Exercise:
Filter these records by the string "right", copying each line that holds it.
Top of Material shown
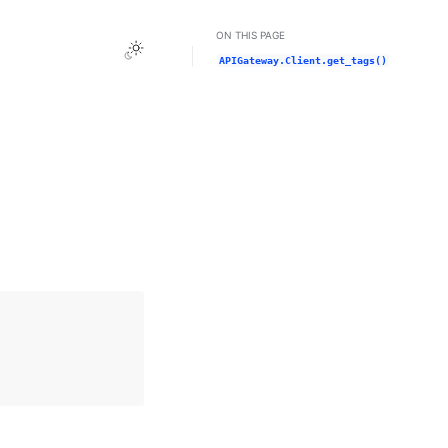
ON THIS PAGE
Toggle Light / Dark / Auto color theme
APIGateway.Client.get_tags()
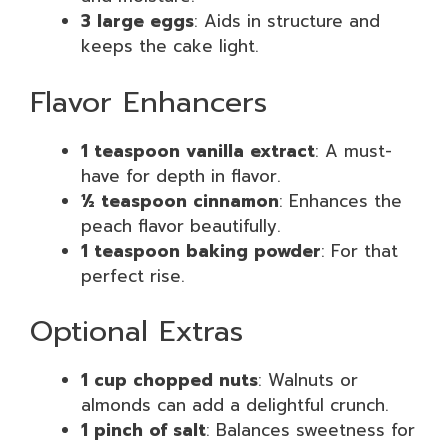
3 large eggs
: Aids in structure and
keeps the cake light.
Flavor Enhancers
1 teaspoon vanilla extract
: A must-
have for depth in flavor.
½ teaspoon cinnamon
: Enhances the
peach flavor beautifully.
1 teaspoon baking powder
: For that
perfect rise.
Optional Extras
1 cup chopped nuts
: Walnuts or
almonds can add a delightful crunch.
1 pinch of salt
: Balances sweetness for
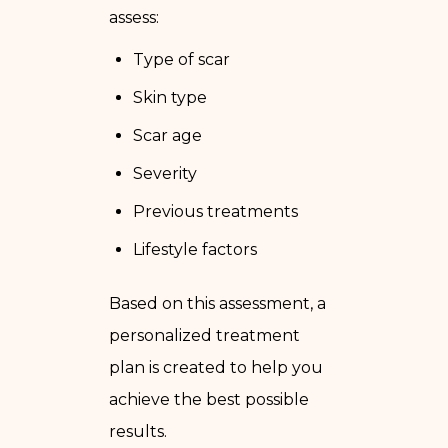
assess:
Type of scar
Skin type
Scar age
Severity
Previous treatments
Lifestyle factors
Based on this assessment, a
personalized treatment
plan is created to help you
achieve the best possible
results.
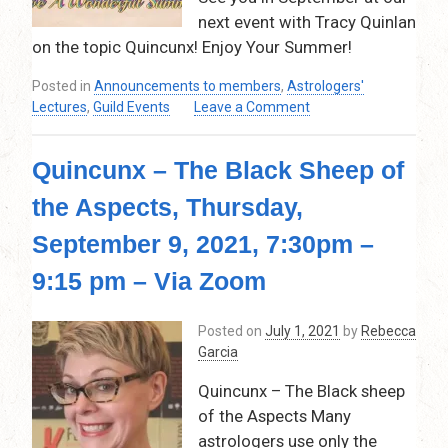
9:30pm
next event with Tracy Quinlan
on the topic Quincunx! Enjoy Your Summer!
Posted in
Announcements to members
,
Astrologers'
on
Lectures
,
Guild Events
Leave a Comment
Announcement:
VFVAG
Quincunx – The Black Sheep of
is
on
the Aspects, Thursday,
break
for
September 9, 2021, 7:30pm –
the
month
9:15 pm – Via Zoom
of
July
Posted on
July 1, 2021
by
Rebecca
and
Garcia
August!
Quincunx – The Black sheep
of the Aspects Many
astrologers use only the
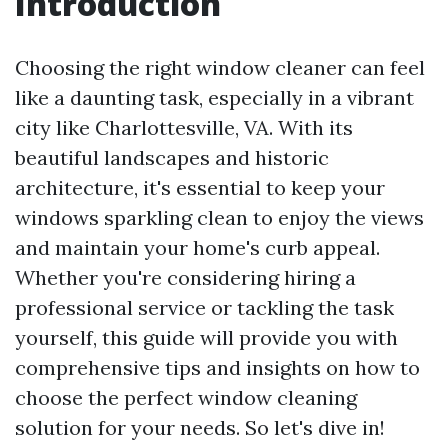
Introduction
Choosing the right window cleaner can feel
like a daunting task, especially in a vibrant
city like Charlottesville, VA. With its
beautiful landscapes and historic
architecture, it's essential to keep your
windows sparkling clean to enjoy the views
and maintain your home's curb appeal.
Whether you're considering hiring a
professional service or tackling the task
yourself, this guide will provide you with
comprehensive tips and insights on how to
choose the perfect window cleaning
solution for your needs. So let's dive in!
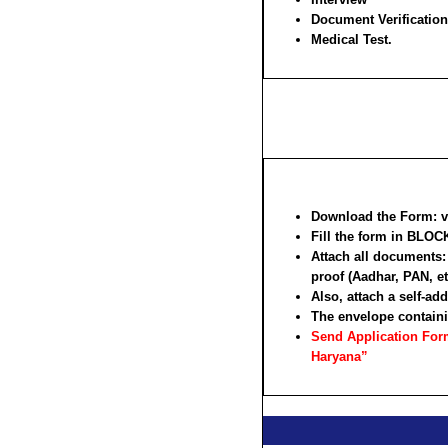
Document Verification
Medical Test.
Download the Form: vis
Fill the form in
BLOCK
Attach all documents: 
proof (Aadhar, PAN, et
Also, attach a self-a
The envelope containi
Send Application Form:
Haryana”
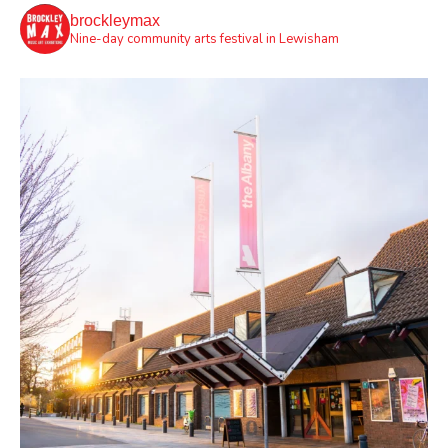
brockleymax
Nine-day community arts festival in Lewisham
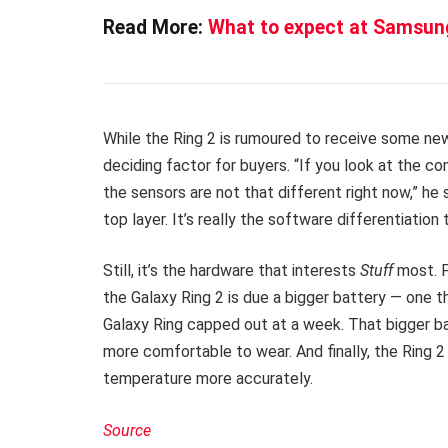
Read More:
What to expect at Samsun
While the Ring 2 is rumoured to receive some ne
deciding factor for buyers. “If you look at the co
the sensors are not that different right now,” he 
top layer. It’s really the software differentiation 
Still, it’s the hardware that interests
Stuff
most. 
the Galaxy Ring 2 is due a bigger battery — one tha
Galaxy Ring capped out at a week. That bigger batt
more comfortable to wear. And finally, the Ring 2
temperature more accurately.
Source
Bottom of Material shown
Exercise result:
Choosing the right window cleaner can feel
the sensors are not that different right now,” he 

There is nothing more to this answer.